“A serious developmental disorder that impairs the ability to communicate and interact.”
Autism is a spectrum of closely-related disorders with a shared core of symptoms. Every individual on the autism spectrum has problems to some degree with social skills, communication, empathy, social relatedness, restricted activities, and flexible behavior. However, the level of disability and the combination of symptoms varies widely from individual to individual. For example, two children with an autism spectrum disorder may look very different in regard to their behavior and abilities. Further, just because a child has a few autism symptoms may not mean the child has an autism spectrum disorder.


In order for Spark to make a diagnosis of an autism spectrum disorder, it is necessary to demonstrate the following three key areas.

  • Communication
  • Relationships
  • Behavior


The child exhibits deficits in social communication and social interaction as evidenced by:

  • (1) persistent failure of the child to engage in normal back and forth conversation with others through reduced sharing of interests or emotions or,
  • (2) complete withdrawal from interacting with others.
The student must also demonstrate deficits in nonverbal social communicative behaviors either by:

  • (1) abnormalities in eye contact or body language
  • (2) deficits in the understanding and use of nonverbal communication such as facial expressions or gestures, or
  • (3) total lack of any facial expression.

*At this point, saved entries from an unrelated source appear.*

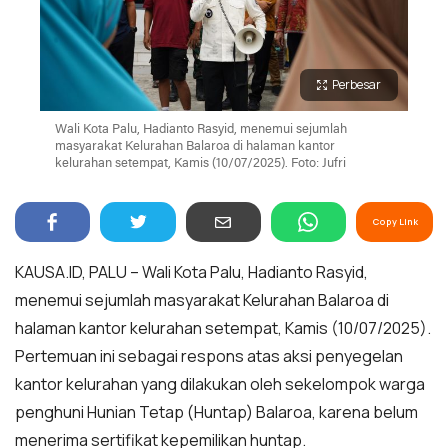
Perbesar
Wali Kota Palu, Hadianto Rasyid, menemui sejumlah
masyarakat Kelurahan Balaroa di halaman kantor
kelurahan setempat, Kamis (10/07/2025). Foto: Jufri
Copy Link
KAUSA.ID, PALU – Wali Kota Palu, Hadianto Rasyid,
menemui sejumlah masyarakat Kelurahan Balaroa di
halaman kantor kelurahan setempat, Kamis (10/07/2025).
Pertemuan ini sebagai respons atas aksi penyegelan
kantor kelurahan yang dilakukan oleh sekelompok warga
penghuni Hunian Tetap (Huntap) Balaroa, karena belum
menerima sertifikat kepemilikan huntap.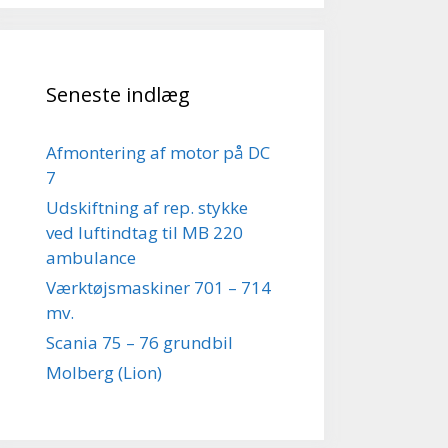
Seneste indlæg
Afmontering af motor på DC
7
Udskiftning af rep. stykke
ved luftindtag til MB 220
ambulance
Værktøjsmaskiner 701 – 714
mv.
Scania 75 – 76 grundbil
Molberg (Lion)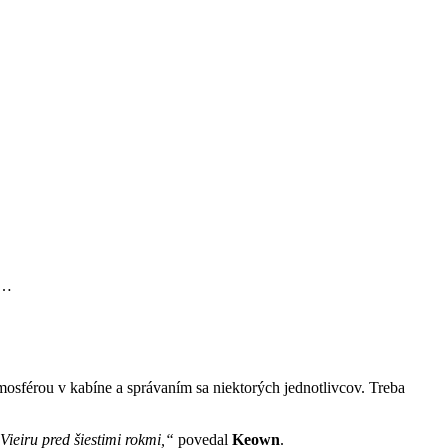
…
tmosférou v kabíne a správaním sa niektorých jednotlivcov. Treba
Vieiru pred šiestimi rokmi,“
povedal
Keown
.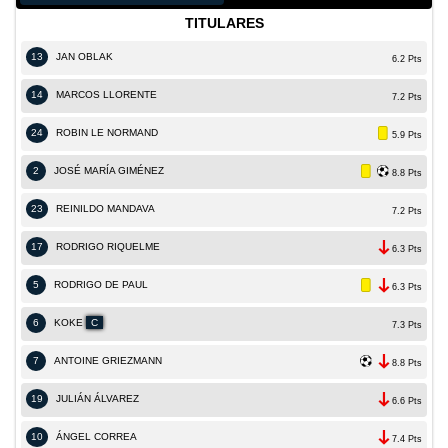
TITULARES
13
JAN OBLAK
6.2 Pts
14
MARCOS LLORENTE
7.2 Pts
24
ROBIN LE NORMAND
5.9 Pts
2
JOSÉ MARÍA GIMÉNEZ
8.8 Pts
23
REINILDO MANDAVA
7.2 Pts
17
RODRIGO RIQUELME
6.3 Pts
5
RODRIGO DE PAUL
6.3 Pts
6
KOKE
C
7.3 Pts
7
ANTOINE GRIEZMANN
8.8 Pts
19
JULIÁN ÁLVAREZ
6.6 Pts
10
ÁNGEL CORREA
7.4 Pts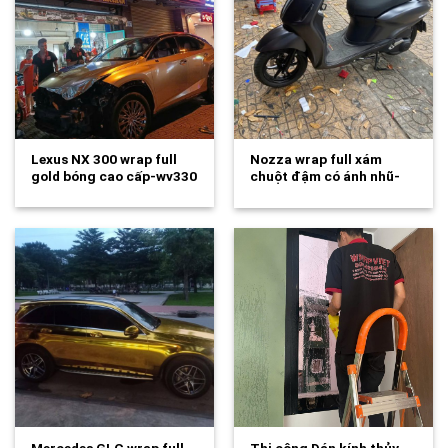
Lexus NX 300 wrap full
Nozza wrap full xám
gold bóng cao cấp-wv330
chuột đậm có ánh nhũ-
wv329
Mercedes GLC wrap full
Thi công Dán kính thủy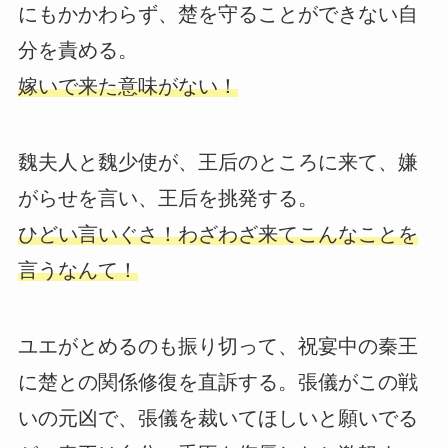
にもかかわらず、楚を守ることができない自
分を責める。
嫁いで来た意味がない！
魏夫人と魏少使が、王后のところに来て、嫌
がらせを言い、王后を挑発する。
ひどい言いぐさ！わざわざ来てこんなことを
言うなんて！
ユエがとめるのも振り切って、祝宴中の秦王
に楚との関係修復を直訴する。張儀がこの戦
いの元凶で、張儀を裁いてほしいと願いでる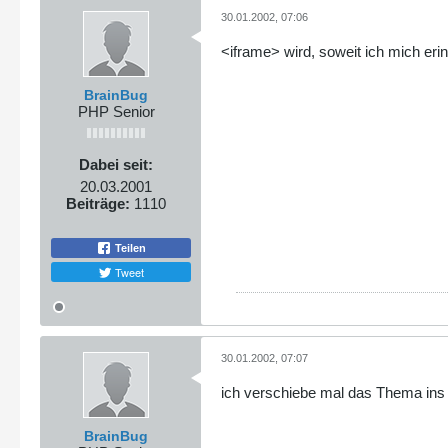
30.01.2002, 07:06
<iframe> wird, soweit ich mich eri
BrainBug
PHP Senior
Dabei seit:
20.03.2001
Beiträge:
1110
Teilen
Tweet
30.01.2002, 07:07
ich verschiebe mal das Thema ins
BrainBug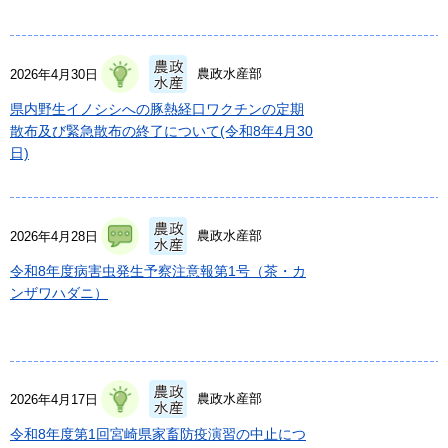
農政水産部
2026年4月30日
県内野生イノシシへの豚熱経口ワクチンの定期
散布及び緊急散布の終了について(令和8年4月30
日)
農政水産部
2026年4月28日
令和8年度病害虫発生予察注意報第1号（茶・カ
ンザワハダニ）
農政水産部
2026年4月17日
令和8年度第1回宮崎県家畜防疫演習の中止につ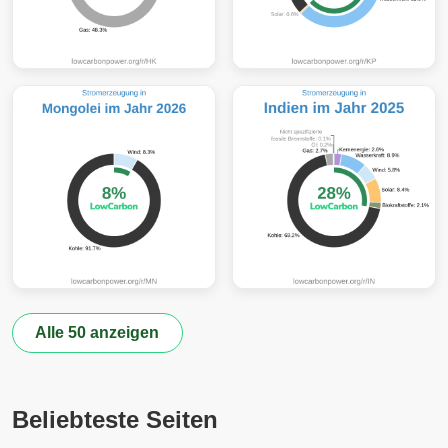
Alle 50 anzeigen
Beliebteste Seiten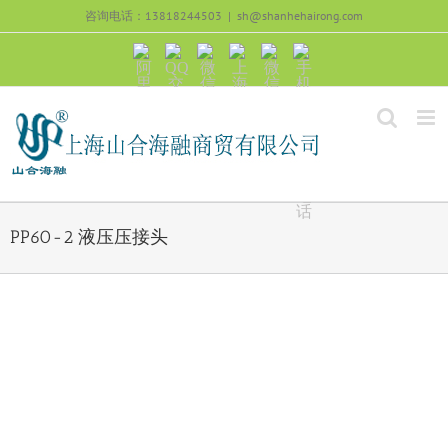
跳
咨询电话：13818244503
|
sh@shanhehairong.com
过
内
阿
QQ
微
上
微
手
容
里
交
信
海
信
机
旺
流
公
山
号：
浏
旺
众
合
sh51082245
览
沟
号：
海
直
通
shanhehairong
融
接
微
拨
博
打
电
话
PP60-2 液压压接头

In addition, the student must also demonstrate deficits in developing and maintaining relationships, appropriate to the child’s development level, as evidenced by difficulties adjusting behavior to suit different social contexts. This can be seen in a child’s difficulty in sharing imaginative play and making friends or an apparent lack of interest in people.


Finally, the student has to demonstrate at least two symptoms of restricted, repetitive behaviors or interests.

  • Repetitive motor movements or stereotyped use of objects or speech
  • Inflexible adherence to routines or ritualized patterns of verbal or nonverbal behavior
  • Highly fixated interests that are abnormal in intensity or focus
  • Hyper- or hypo-reactivity to sensory input or unusual interest in sensory aspects of the environment
These symptoms are manifest in the early developmental period but may not become evident until the social demands of school exceed the child’s capacity to relate to others.

Test Battery

Spark uses a variety of measures to assess for ASD.

  • The child is observed in school in both structured and unstructured settings.
  • The child’s speech and language abilities are assessed.
  • Measures of cognitive and achievement are administered.
  • Information on the child’s early history is obtained from the parent along with parent reports of current behavior.
  • Information is also obtained from teachers about the child’s behavior in school.
  • Data is also gathered from school and private records along with reports provided by other relevant informants.

Psychological screenings with the parent, teacher, and possibly the child are conducted using the Behavior Assessment System for Children-3 (BASC-3).

Instruments specific to ASD include:

  • The Autism Spectrum Rating Scales (ASRS)
  • The Childhood Autism Rating Scales-2 (CARS-2)
  • The Autism Diagnostic Observation Schedule-2 (ADOS-2)
  • The Gilliam Asperger Disorder Scale (GADS)
  • The Gilliam Autism Rating Scale-3 (GARS-3)
  • The Autism Diagnostic Interview-2 (ADI-2).
No one measure is used to establish a diagnosis of ASD. Instead, the evaluators look for data consistent with ASD that occurs across (1) several instruments and several contexts and (2) information provided by parents, teachers, and private practitioners which supports an ASD diagnosis.